The HPLC-HIC analyses were performed with the Agilent 1290 Infinity LC system, including an Agilent 1290 Infinity Binary Pump, an Agilent 1290 Infinity Multisampler an Agilent 1290 Infinity, a Column Compartment, and an Agilent Infinity Diode Array Detector. To screen the mAbs hydrophobicity, 100 µL media sample was injected onto a 7.5 × 75 mm, 10 μm TSKgel Ether-5PW from Tosoh equilibrated with 1.5 M ammonium sulfate and 0.1 M sodium phosphate buffer, pH 6.5 (mobile phase A) at flow rate 1.0 mL/min. To elute the mAbs, a salt gradient was established from 100% mobile phase A to 100% mobile phase B (0.1 M sodium phosphate buffer, pH 6.5) in 30 min. The column was re-equilibrated with mobile phase A for 10 min before the next injection.

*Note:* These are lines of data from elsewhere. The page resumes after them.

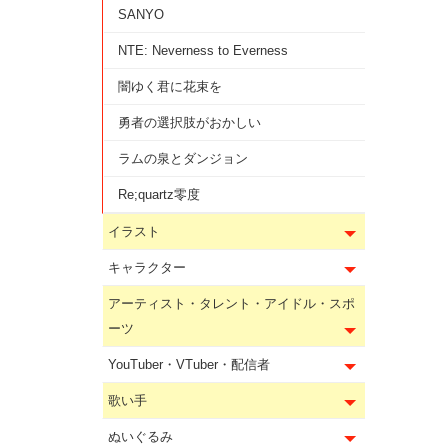
SANYO
NTE: Neverness to Everness
闇ゆく君に花束を
勇者の選択肢がおかしい
ラムの泉とダンジョン
Re;quartz零度
イラスト
キャラクター
アーティスト・タレント・アイドル・スポ
ーツ
YouTuber・VTuber・配信者
歌い手
ぬいぐるみ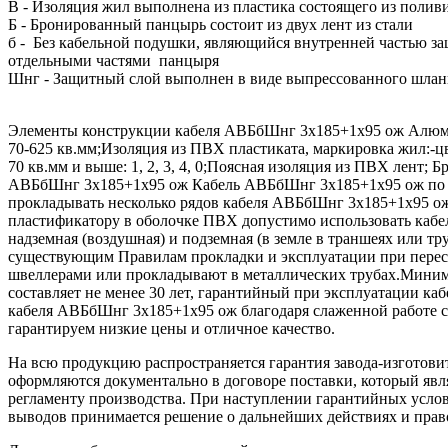
В - Изоляция жил выполнена из пластика состоящего из пол
Б - Бронированный панцырь состоит из двух лент из стали
б - Без кабельной подушки, являющийся внутренней частью з
отдельными частями панцыря
Шнг - Защитный слой выполнен в виде выпрессованного шланг
Элементы конструкции кабеля АВБбШнг 3х185+1х95 ож Алюмини
70-625 кв.мм;Изоляция из ПВХ пластиката, маркировка жил:-цве
70 кв.мм и выше: 1, 2, 3, 4, 0;Поясная изоляция из ПВХ лент
АВБбШнг 3х185+1х95 ож Кабель АВБбШнг 3х185+1х95 ож по п
прокладывать несколько рядов кабеля АВБбШнг 3х185+1х95 ож 
пластификатору в оболочке ПВХ допустимо использовать кабе
надземная (воздушная) и подземная (в земле в траншеях или тр
существующим Правилам прокладки и эксплуатации при перес
швеллерами или прокладывают в металлических трубах.Минимал
составляет не менее 30 лет, гарантийный при эксплуатации к
кабеля АВБбШнг 3х185+1х95 ож благодаря слаженной работе с
гарантируем низкие цены и отличное качество.
На всю продукцию распространяется гарантия завода-изготови
оформляются документально в договоре поставки, который яв
регламенту производства. При наступлении гарантийных услови
выводов принимается решение о дальнейших действиях и прав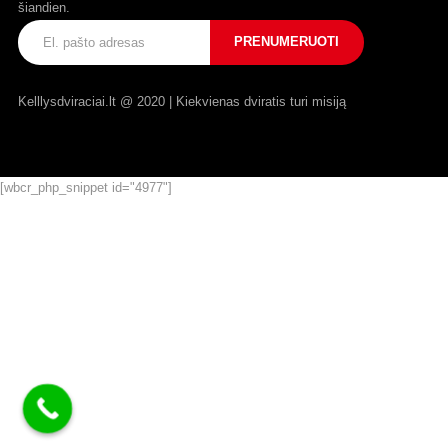
šiandien.
Kelllysdviraciai.lt @ 2020 | Kiekvienas dviratis turi misiją
[wbcr_php_snippet id="4977"]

Binding screens by flow cytometry

CAF cells were stably transfected to overexpress integrin α11 and their parental cell lines were used to establish background levels of expression (integrin α11-negative).³⁴ Briefly, cells were dissociated from flasks using TrypLE express reagent for 4 min at 37 C. Cells were resuspended in 1x PBS + Ca/Mg (Thermo) and filtered to remove clumps before staining. Cells were then plated in 96-well V bottom plates at 300,000 c/ml and spun to remove any wash media. Antibodies were diluted to 100 nM and added to the cells for 1 hr at 4 C. After 2x washes, secondary antibody was added to cells (Gt anti Hu-Fc Alexa 647, Jackson ImmunoResearch) and incubated for 30 min at 4 C. Cells were then washed 2x before being resuspended in 200 uL FACS buffer for reading on Cytoflex (Beckman Coulter). Fold changes in MFI between CAF overexpressing cells relative to their parental MFI are listed in the supplementary information. Binding was considered to be ‘lost’ if it was below a 2-fold shift in signal on CAF cells or considered to be ‘increased’ if it was greater than two times the parental fold shift on CAF cells.

Abbreviations and Symbols

mAb	=	Monoclonal antibody
HIC RT	=	Hydrophobic interaction chromatography retention time
Fv	=	Variable fragment
MOE	=	Molecular Operating Environment
GB/VI	=	Generalized Born/volume integral
RMSD	=	Root mean square distance
MD	=	Molecular dynamics
LowModeMD	=	Molecular dynamics focused on low frequency vibrations
CDR	=	Complementarity-determining region
Fc	=	Crystallizable fragment
log P	=	Logarithm of the octanol/water partition coefficient
GA-MLR	=	Genetic algorithm for optimizing multiple linear regression
QSPR	=	Quantitative structure-property relationship
PLS	=	Partial least squares
IB	=	Inclusion body
LC	=	Light chain
HC	=	Heavy chain
Fab	=	Fragment antigen binding
VL	=	Variable region of the light chain
VH	=	Variable region of the heavy chain
IgG	=	Immunoglobulin G
FACS	=	Fluorescence-activated cell sorting

Acknowledgments

The authors would like to thank Dr. Gino Gallo in the lab of Dr. Dev Sidhu for phage selections. Also, thanks to Dr. Robin Hallett, Peter Bayliss, and Olga Egorova at Northern Biologics for their efforts in lead antibody selection, and to colleagues at CCG for developing various applications and for helpful discussions for this research.

Disclosure statement

No potential conflict of interest was reported by the authors.